35. The monoclonal antibody of claim 29, wherein the monoclonal antibody or antigen-binding fragment thereof comprises at least one of a heavy chain complementarity determining region 1 (CDR1) having an amino acid sequence at least 80% identical to SEQ ID NO: 4, a heavy chain complementarity determining region 2 (CDR2) having an amino acid sequence at least 80% identical to SEQ ID NO: 5, and a heavy chain complementarity determining region 3 (CDR3) having an amino acid sequence at least 80% identical to SEQ ID NO: 6.

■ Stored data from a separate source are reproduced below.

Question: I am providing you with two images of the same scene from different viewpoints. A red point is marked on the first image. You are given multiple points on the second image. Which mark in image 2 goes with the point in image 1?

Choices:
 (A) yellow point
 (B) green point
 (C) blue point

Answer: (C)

36. The monoclonal antibody of claim 29, wherein the monoclonal antibody or antigen-binding fragment thereof comprises at least one of a heavy chain complementarity determining region 1 (CDR1) having an amino acid sequence at least 80% identical to SEQ ID NO: 12, a heavy chain complementarity determining region 2 (CDR2) having an amino acid sequence at least 80% identical to SEQ ID NO: 13, and a heavy chain complementarity determining region 3 (CDR3) having an amino acid sequence at least 80% identical to SEQ ID NO: 14.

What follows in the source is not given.